八月九日。弟たちを連れて、朝から近所の川で遊んでいた。突然、けたたましいサイレンの音が頭上で響いた。それは空襲警報の解除を知らせるサイレンだったのだが、夢中で遊んでいた私はそれを空襲警報と勘違い。すぐに弟たちを連れて家に戻った。今考えれば、その勘違いが私たちの命を救った。
家の奥間に逃げ込んだ直後、原爆がさく裂した。家の中が一瞬でめちゃめちゃに壊れたことははっきり記憶しているが、音や光はほとんど覚えていない。私や弟たち、祖父、そして一緒に疎開していた母方のおじとおばの全員が無事。今思えば本当に幸運としか言いようがない。
部屋の壁には大きな横穴がぽっかり開いていた。私たちはその穴から裏山に走って逃げた。家の周囲は田んぼや畑ばかりだったので、長崎の街の惨状はすぐには分からなかった。もちろん、それが原子爆弾なんて知る由もなかった。
日が暮れ始めたころ、ようやく家に戻った。部屋中の畳が反り上がっている光景は今でも忘れられない。大八車で運び込む途中のたんすには、窓のガラス片が粉々になって突き刺さっていた。

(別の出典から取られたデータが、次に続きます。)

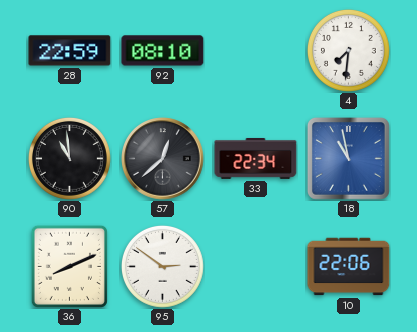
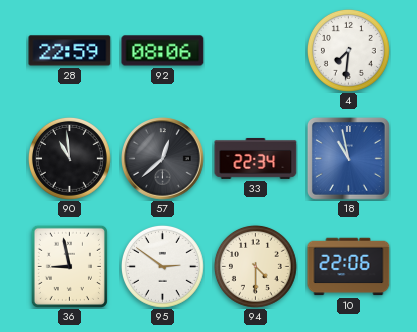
92: 08:10 -> 08:06
36: 8:11 -> 8:58
94: none -> 4:30
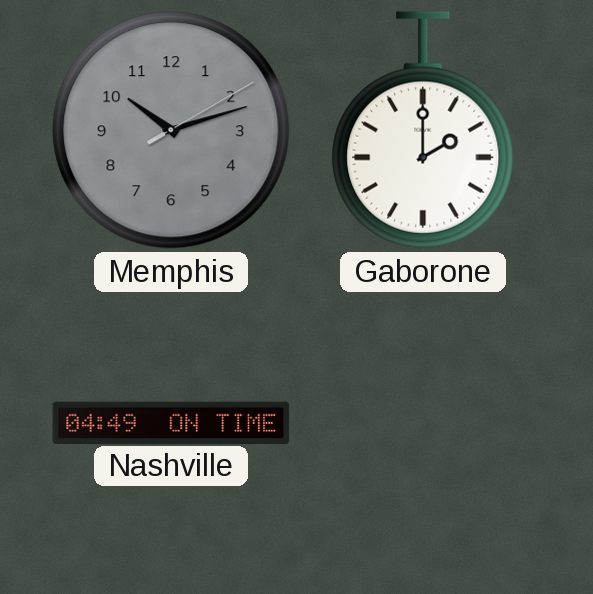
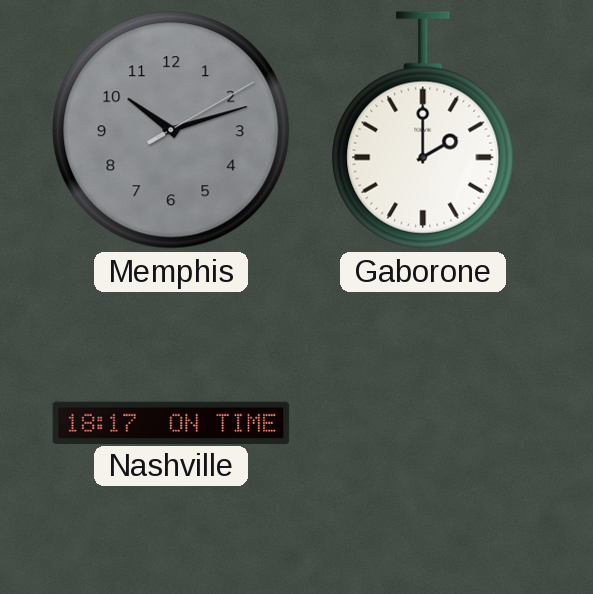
Nashville: 04:49 -> 18:17
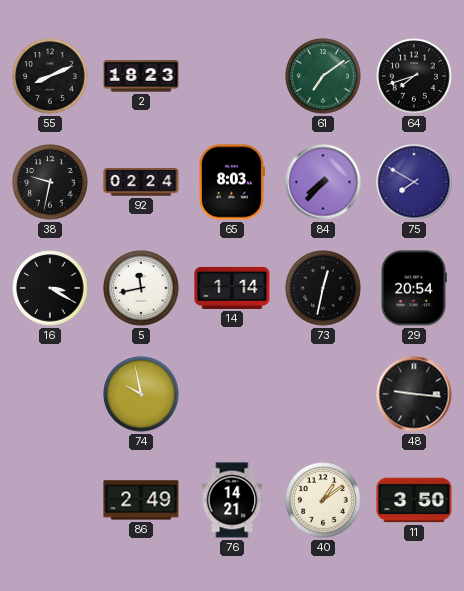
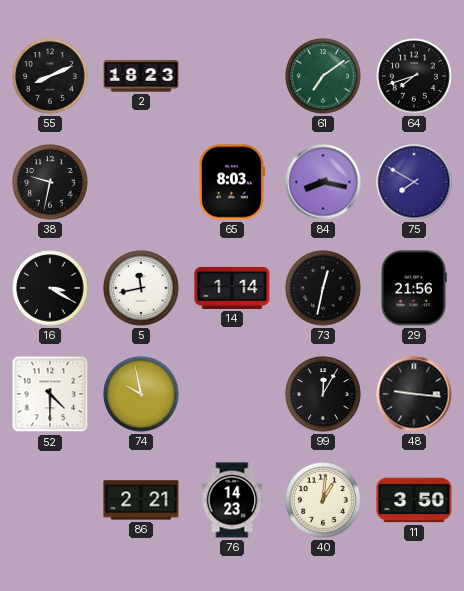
92: 02:24 -> none
84: 7:37 -> 8:17
29: 20:54 -> 21:56
52: none -> 4:30
99: none -> 12:05
86: 2:49 -> 2:21
76: 14:21 -> 14:23
40: 1:09 -> 1:01
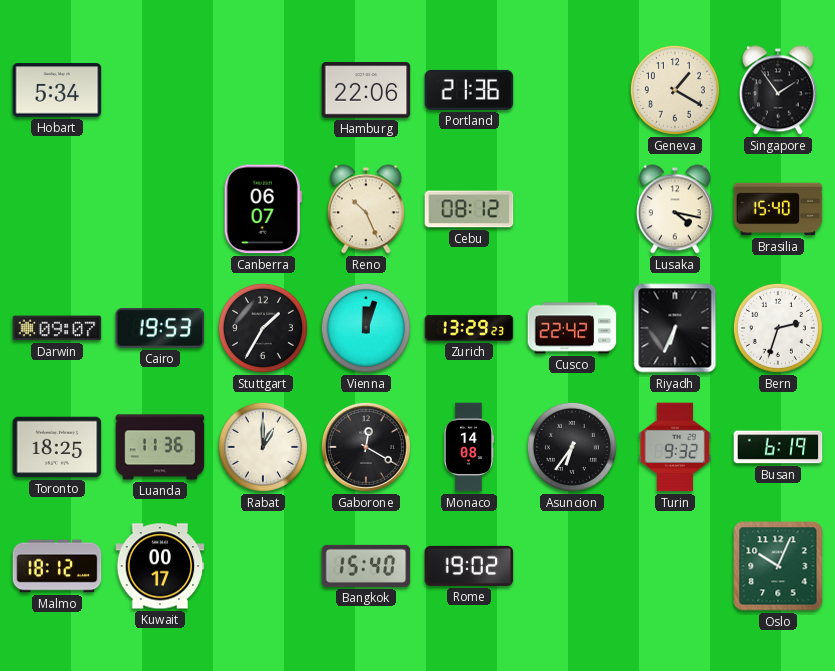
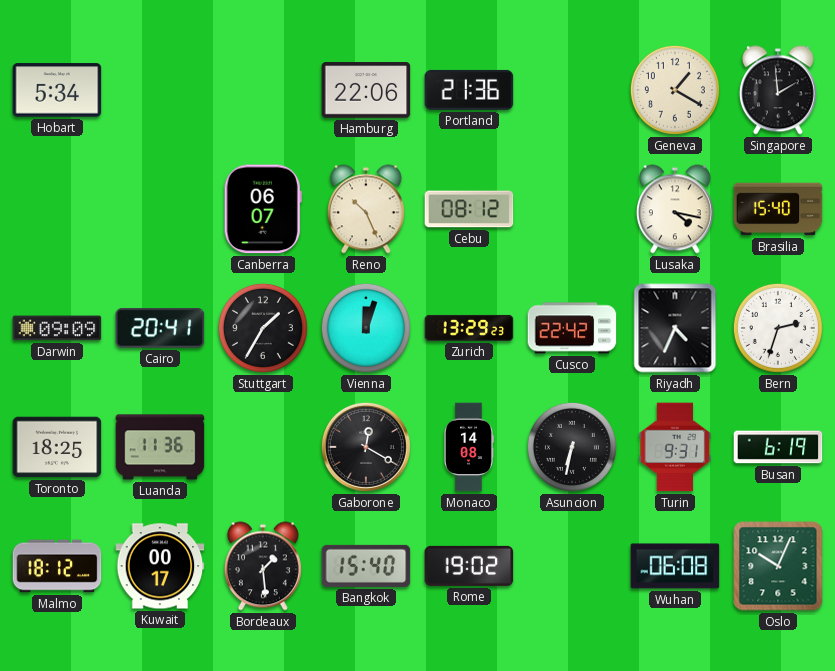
Singapore: 1:54 -> 1:59
Darwin: 09:07 -> 09:09
Cairo: 19:53 -> 20:41
Riyadh: 6:34 -> 4:34
Rabat: 1:00 -> none
Asuncion: 6:36 -> 6:32
Turin: 9:32 -> 9:31
Bordeaux: none -> 1:29
Wuhan: none -> 06:08
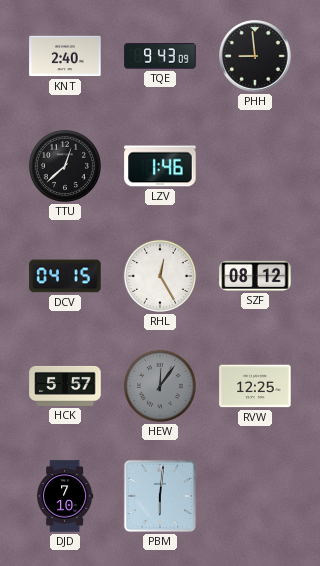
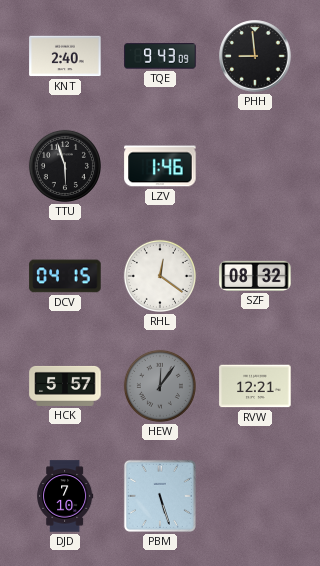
TTU: 12:38 -> 5:57
RHL: 12:25 -> 12:21
SZF: 08:12 -> 08:32
RVW: 12:25 -> 12:21
PBM: 6:01 -> 5:27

被爆から数日後、実家の様子を見に行っていたおじが戻ってきた。怖い表情で「とにかくすごか。子どもには見せられん」とつぶやいた。遺体が転がり、何人もの負傷者がうめいている光景を目の当たりにしたのだろう。実家にいた両親が無事という知らせが唯一の救いだった。
私も被爆の十日後、実家に歩いて戻った。人の遺体は見なかったが、牛や馬の死体は片付けられずに横たわっていた。強烈なにおいはそのまま。あのころを思い出すと今でもぞっとする。
これまで、弟と原爆の話をそれほどしなかった。あまりにむごい記憶を引っ張り出したくないというのが、私たちの正直な胸の内だ。
<私の願い>
原爆について、毎年八月になれば孫に少し話すくらい。でも自分を含め被爆者の年齢はどんどん高くなっている。私たちの記憶は風化する一方だ。その半面、六十年以上経過した今でも核兵器は世界中に広がり続け、不安はなくならない。次の世代に私たちの記憶を伝える義務を感じている。